Autechre – SIGN (Warp, 2020)

People have always remarked on the fact that I’m “not very emotional” and some variation on the perception that I’m grumpy or irritable at something on a regular basis. It’s one of those incredibly annoying things to hear because I know myself that I’m very inwardly emotional but not always particularly expressive of it, and don’t feel especially compelled to pretend to be something that I’m not. It strikes me as slightly odd too, since I’ve always felt I laugh quite freely and make jokes regularly, but of course people don’t see that, they only remark on the negative traits.

Over Autechre’s 30 years of music making a somewhat similar criticism has been levelled at their work: that it sounds robotic or mechanical, alien, devoid of life and emotion. Largely it seems like this again is by people that are unwilling to think about what’s going on below the surface, or be aware of what’s in front of them, or actually apply themselves in perceiving emotions beyond only the explicitly happy or sad.

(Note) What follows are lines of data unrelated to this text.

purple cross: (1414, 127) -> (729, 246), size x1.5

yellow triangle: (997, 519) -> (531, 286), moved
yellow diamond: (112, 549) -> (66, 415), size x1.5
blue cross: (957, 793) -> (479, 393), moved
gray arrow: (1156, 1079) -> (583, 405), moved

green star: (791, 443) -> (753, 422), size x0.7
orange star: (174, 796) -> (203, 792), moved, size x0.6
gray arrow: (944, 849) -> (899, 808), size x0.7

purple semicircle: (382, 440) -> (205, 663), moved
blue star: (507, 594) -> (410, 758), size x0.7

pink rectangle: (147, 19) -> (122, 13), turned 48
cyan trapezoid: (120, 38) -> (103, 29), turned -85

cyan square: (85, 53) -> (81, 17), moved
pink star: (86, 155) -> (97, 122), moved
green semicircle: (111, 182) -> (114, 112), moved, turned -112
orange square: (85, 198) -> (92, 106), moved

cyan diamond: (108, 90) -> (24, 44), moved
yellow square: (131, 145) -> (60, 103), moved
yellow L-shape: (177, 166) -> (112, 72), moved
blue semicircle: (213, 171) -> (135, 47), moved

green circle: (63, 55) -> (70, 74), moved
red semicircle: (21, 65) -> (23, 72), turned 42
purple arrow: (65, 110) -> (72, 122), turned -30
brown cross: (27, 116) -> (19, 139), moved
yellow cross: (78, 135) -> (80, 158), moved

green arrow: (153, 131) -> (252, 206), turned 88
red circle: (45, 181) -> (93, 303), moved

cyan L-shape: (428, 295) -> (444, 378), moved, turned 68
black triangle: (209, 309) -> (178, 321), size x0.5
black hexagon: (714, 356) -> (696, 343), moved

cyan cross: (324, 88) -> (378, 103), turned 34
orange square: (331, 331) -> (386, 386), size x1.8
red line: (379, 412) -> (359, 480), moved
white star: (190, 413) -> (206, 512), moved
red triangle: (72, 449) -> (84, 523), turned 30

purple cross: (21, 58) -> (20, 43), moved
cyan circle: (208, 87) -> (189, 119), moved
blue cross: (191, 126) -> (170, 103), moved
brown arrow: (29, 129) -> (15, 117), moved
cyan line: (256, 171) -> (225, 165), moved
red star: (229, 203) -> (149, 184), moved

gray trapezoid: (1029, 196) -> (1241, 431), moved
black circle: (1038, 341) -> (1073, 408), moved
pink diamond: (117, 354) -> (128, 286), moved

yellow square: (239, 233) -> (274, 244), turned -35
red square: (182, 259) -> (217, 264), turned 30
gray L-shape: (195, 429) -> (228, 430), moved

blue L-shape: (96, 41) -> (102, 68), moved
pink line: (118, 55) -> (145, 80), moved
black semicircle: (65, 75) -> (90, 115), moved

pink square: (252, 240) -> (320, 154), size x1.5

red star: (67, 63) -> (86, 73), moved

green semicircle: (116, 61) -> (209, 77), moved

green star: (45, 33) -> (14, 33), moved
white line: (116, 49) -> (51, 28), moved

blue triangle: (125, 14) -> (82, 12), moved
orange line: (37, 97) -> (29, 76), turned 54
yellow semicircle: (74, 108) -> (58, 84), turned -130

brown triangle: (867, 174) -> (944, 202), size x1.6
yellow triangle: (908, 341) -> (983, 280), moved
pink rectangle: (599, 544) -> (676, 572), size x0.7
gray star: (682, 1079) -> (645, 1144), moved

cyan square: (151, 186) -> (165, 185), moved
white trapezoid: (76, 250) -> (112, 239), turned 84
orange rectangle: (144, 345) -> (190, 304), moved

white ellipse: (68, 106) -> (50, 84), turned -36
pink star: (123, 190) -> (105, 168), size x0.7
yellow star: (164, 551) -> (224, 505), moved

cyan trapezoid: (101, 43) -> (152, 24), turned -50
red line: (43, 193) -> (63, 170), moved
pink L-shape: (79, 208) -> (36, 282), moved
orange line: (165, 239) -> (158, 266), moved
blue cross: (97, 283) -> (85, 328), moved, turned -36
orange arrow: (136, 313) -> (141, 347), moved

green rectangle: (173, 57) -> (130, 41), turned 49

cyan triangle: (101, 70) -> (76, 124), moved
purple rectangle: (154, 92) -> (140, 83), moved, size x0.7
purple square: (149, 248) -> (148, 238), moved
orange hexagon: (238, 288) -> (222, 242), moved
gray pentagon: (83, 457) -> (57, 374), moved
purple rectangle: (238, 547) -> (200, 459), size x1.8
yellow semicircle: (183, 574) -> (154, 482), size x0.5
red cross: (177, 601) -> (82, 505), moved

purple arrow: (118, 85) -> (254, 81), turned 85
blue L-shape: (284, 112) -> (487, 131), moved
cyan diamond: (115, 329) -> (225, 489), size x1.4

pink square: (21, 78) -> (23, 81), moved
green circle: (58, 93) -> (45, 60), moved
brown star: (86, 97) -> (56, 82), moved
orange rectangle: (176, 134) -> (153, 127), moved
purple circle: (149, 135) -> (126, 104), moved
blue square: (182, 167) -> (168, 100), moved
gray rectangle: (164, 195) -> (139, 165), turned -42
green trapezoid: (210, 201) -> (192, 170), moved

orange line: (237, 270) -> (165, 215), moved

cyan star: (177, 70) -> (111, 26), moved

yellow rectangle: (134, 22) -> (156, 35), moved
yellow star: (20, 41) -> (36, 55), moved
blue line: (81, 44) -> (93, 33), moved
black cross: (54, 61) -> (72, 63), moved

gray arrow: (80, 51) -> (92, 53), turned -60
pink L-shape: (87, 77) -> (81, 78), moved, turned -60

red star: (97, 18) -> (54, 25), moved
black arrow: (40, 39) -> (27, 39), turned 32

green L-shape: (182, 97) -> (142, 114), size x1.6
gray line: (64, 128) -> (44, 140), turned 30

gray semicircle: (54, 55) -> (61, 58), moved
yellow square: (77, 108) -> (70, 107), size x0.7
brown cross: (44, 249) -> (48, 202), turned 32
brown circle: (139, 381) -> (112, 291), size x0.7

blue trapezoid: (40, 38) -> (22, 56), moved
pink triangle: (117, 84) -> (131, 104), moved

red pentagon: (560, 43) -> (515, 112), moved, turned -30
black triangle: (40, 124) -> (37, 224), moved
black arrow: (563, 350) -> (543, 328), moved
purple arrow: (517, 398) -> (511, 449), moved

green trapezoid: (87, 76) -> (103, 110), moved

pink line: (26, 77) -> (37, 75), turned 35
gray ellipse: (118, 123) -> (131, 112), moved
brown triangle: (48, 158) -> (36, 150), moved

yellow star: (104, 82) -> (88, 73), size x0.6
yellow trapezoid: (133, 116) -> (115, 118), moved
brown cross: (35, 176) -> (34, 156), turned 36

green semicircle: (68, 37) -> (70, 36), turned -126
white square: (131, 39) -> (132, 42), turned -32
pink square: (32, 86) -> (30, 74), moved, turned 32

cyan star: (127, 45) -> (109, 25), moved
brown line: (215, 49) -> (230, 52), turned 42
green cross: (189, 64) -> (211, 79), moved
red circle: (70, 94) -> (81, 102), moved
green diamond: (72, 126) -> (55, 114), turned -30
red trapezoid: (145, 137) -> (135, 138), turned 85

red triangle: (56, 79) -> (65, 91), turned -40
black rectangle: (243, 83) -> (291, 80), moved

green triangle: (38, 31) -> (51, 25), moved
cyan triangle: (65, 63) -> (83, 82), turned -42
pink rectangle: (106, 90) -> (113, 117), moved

Admittedly Sean and Rob don’t make this task easy for people, and across their sprawling discography Electronic music is pushed to its limits of listenability and even understanding at points. Solid beats, rhythms and melodies are all-too-frequent transients within their pieces, tracks regularly shifting gears through IDM, Techno, Glitch experimentation. Conventionality is a dream, danceability just momentary occurrences, accessibility sometimes stretched.

In amongst the variance and excitement, however, there is life, there is feeling. Their records are astonishingly organic and dynamic experiences, and not just at a holistic level; things can change in microseconds, textures synchronise and desynchronise at minute and discrete time-steps, and each listen reveals amazing depths and changes of character not-before-seen. You just don’t know what you’re going to experience, where each musical sentence is going to lead.

With the dizzying expanses of Elseq and the NTS Sessions behind us, it’s surprising perhaps then that SIGN marks a shift in approach to something more… well, approachable. Not because anyone told them to (much like when someone tells you to smile, or cheer up, or be more animated, you feel like you want to do the exact opposite of what they’ve requested), but because they can, because it felt right and wow does it feel right.

This is a record that isn’t just more openly melodic than most of their previous material in the last decade, it really gives time for tracks to breathe and let them run their emotional, cathartic course. “esc desc” feels like cool star-lit cruising, gorgeous synthesis pouring out in shapely slow-motion arpeggiation, like grids of Starlink satellites grazing the inky suburban sky.

Deep interior “Metaz form8” retains “esc desc”‘s fuzzy ambience and elevates it, warm shimmering mirages of tones humming like Shruti Boxes, drifting cloud banks hugging the ground. We feel airborne, spikes of chords stabbing into our airspace like skyscrapers rising out of the fog on final approach. It’s the most explicitly Ambient piece they’ve made in years, at least until closer “r cazt” comes along with its spacious drama. Jabs of reverberant synth poke through the long dark, searchlights of hope probing tentatively for signs of life in the ruins of shrouded noir civilisation; all too on the nose.

Gentle “gr4” is the last of the smudged tracks, beautiful in its elegiac lasers and pitch-shifting electronics. The sound of digital painting, intangible pixels of human expression lain down on backlit screens in sure but wiggling strokes.

Energy is not entirely absent though; sophomore “F7” breaks through the somewhat unstructured courses and voided opener “M4 Lema”, brimming with flashing and pinging strobes of sound. It has a feverish vibe to it, like seeing the oscillating lights of an ambulance from the backseat, the insistent flicker of fluorescent lamps buzzing past set amidst the darkness.

Its progeny “si00” reduces the world to just our little bubble, its Techno excitations pushing the outside into aqueous distance. “au14” has curious machinations as well, bouncy erratic beats and squiggles of tendrils worming their way out of loam. It has an odd urgency, as though trying to make as much progress as its slight form can manage before night or Winter sets in, an industrious lifeform battling the intractable march of time.

Wherever you go one thing’s for certain: SIGN is absolutely overflowing with not just feeling but its desire to express itself in the most current, refined forms it can. SIGN doesn’t just want to be heard, it wants to make it plain that more goes on under the surface than you normally perceive, somewhat simplifying the tumultuous streams of thought and emotion that normally are left undisclosed or undetected. It is between the lines music, the honest response to “what are you thinking about” or “how are you feeling” that normally goes unanswered.

To be different is to be misunderstood, and I sympathise with Autechre. Yet we may still provide opportunities for insight at a level others might comprehend, and in doing so, shock and surprise those who were unable to appreciate previous articulations. SIGN is one of such moments, and should rightly be treasured for it.